··· Information supplied

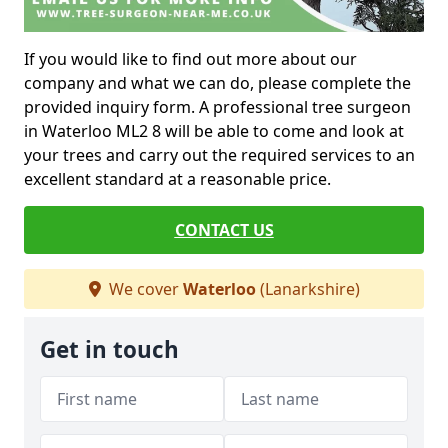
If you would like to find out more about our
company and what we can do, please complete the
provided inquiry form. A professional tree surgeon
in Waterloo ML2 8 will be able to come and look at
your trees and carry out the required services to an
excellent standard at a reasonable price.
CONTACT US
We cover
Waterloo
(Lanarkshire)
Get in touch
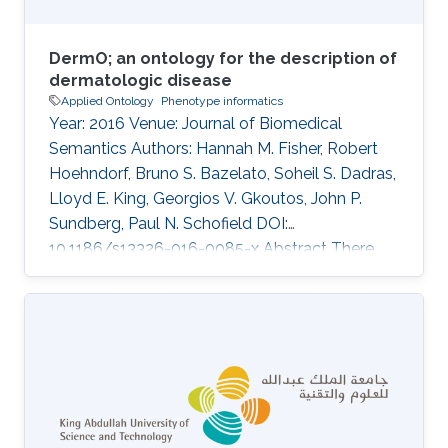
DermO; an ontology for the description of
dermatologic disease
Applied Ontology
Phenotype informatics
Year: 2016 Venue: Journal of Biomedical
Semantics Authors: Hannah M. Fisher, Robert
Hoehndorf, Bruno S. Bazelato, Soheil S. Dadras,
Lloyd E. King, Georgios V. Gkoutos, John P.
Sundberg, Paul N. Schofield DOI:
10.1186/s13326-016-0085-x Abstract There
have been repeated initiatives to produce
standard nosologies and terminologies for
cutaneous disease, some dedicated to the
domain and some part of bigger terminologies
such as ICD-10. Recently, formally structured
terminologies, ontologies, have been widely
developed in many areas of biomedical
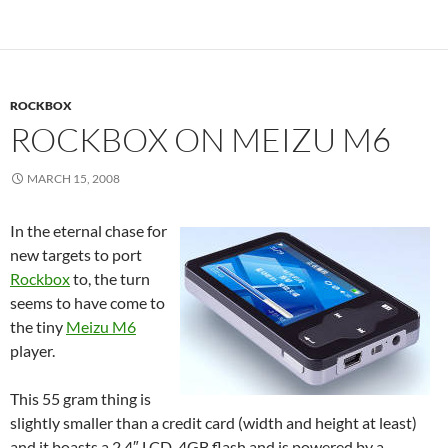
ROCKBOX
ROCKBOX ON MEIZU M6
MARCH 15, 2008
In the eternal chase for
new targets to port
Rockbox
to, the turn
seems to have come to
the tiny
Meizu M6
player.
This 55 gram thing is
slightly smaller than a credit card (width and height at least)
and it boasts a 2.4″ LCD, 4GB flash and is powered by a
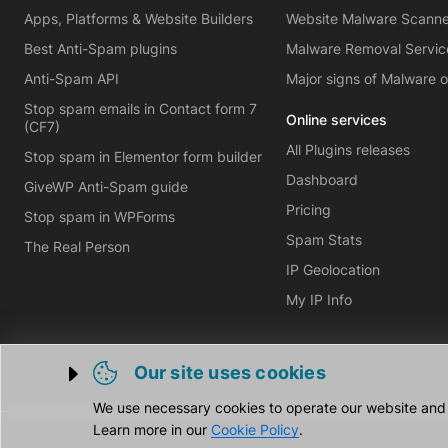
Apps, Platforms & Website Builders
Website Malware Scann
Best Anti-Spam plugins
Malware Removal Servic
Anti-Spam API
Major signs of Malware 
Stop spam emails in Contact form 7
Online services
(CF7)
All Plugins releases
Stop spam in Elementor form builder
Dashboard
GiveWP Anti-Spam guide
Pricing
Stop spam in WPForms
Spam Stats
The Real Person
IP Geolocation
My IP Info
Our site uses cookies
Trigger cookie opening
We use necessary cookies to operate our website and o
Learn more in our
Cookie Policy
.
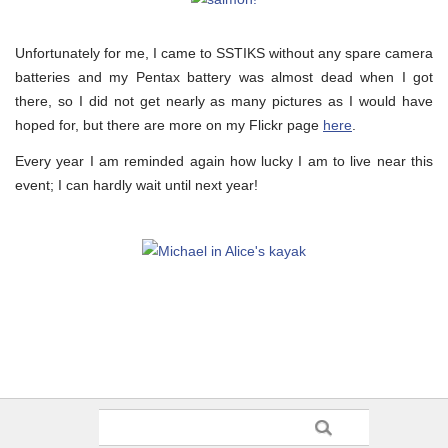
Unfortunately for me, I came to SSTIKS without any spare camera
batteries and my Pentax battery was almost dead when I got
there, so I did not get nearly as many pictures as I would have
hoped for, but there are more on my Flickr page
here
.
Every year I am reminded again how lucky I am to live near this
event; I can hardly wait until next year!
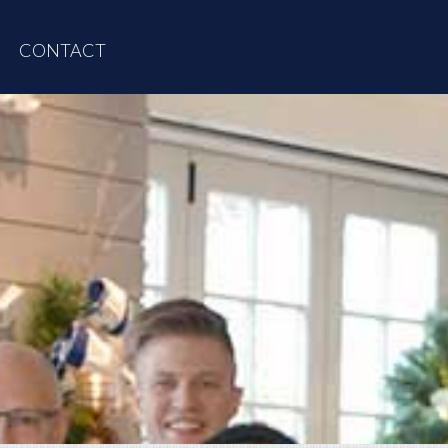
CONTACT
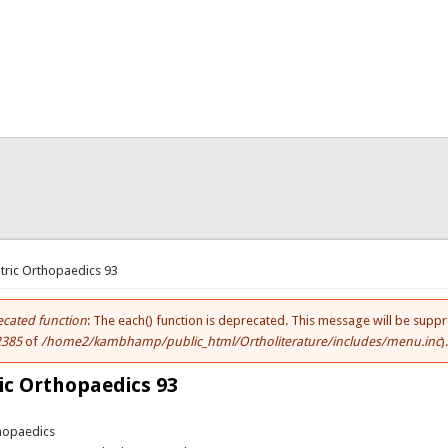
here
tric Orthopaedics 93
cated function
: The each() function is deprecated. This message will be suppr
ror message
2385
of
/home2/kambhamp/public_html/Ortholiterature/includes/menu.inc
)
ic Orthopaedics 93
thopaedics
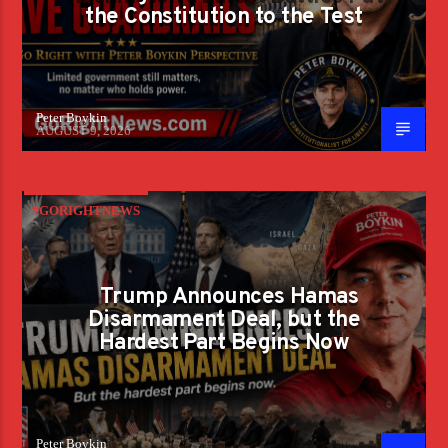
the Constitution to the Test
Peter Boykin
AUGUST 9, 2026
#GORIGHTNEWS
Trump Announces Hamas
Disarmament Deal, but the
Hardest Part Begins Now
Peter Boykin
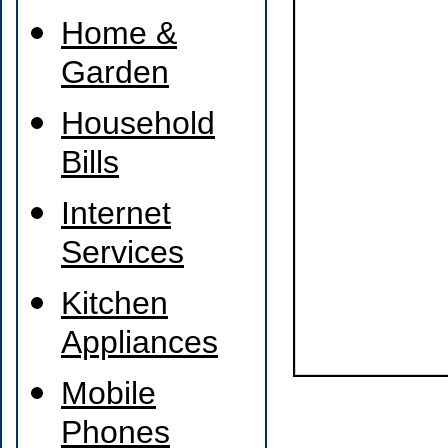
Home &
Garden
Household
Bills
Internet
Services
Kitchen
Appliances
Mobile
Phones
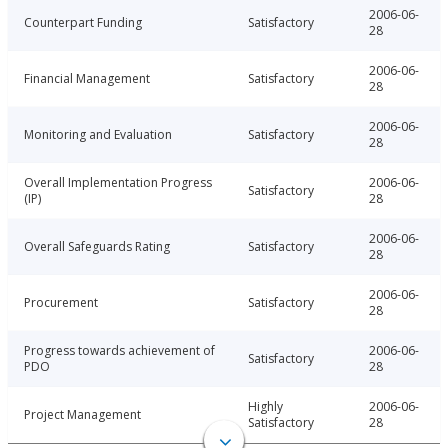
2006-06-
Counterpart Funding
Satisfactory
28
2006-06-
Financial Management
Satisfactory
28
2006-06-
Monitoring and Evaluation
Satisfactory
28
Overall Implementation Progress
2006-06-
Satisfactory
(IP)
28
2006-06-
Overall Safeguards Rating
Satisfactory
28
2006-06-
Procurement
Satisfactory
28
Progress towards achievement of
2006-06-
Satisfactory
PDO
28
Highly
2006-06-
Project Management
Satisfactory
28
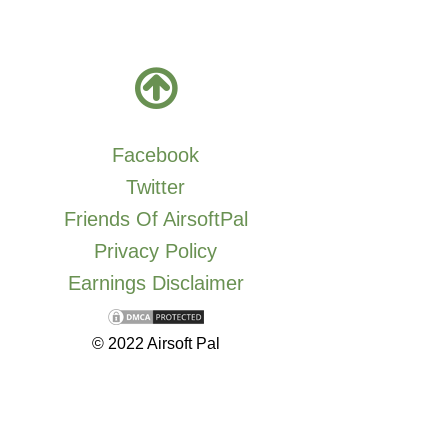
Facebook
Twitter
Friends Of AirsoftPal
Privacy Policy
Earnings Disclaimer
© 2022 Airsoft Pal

······

• **Task**
In the entries above, find each line that has the word "would". Copy it.

• **Written response**
If you would like to find out more about our
there, so I did not get nearly as many pictures as I would have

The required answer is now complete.